* [Dataset]
########

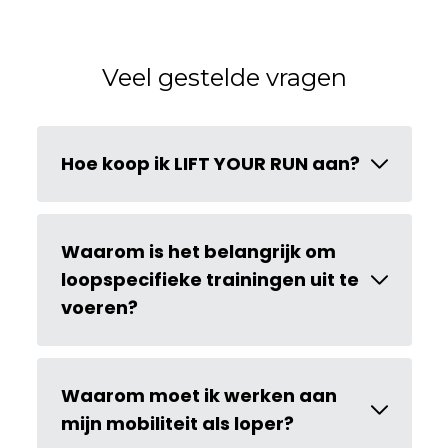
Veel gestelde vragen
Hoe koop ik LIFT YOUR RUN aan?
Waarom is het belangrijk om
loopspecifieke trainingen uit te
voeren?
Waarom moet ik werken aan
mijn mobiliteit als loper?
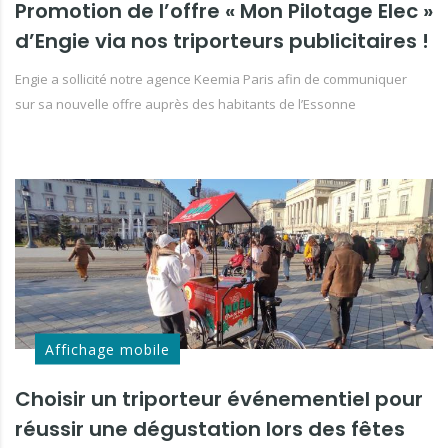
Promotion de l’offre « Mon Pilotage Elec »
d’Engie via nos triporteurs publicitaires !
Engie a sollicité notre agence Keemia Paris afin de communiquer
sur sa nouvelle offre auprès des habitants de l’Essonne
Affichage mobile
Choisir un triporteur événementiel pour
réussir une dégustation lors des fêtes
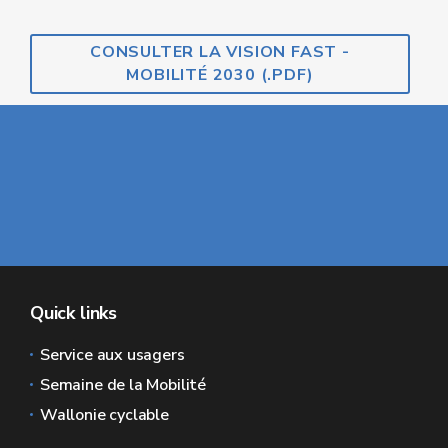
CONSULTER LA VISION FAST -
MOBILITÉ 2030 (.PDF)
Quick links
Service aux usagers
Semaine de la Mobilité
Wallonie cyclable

########

Each line above is to be copied verbatim. Drop any image from the copy.

Veel gestelde vragen
Hoe koop ik LIFT YOUR RUN aan?
Waarom is het belangrijk om
loopspecifieke trainingen uit te
voeren?
Waarom moet ik werken aan
mijn mobiliteit als loper?
Promotion de l’offre « Mon Pilotage Elec »
d’Engie via nos triporteurs publicitaires !
Engie a sollicité notre agence Keemia Paris afin de communiquer
sur sa nouvelle offre auprès des habitants de l’Essonne
Affichage mobile
Choisir un triporteur événementiel pour
réussir une dégustation lors des fêtes
CONSULTER LA VISION FAST -
MOBILITÉ 2030 (.PDF)
Quick links
Service aux usagers
Semaine de la Mobilité
Wallonie cyclable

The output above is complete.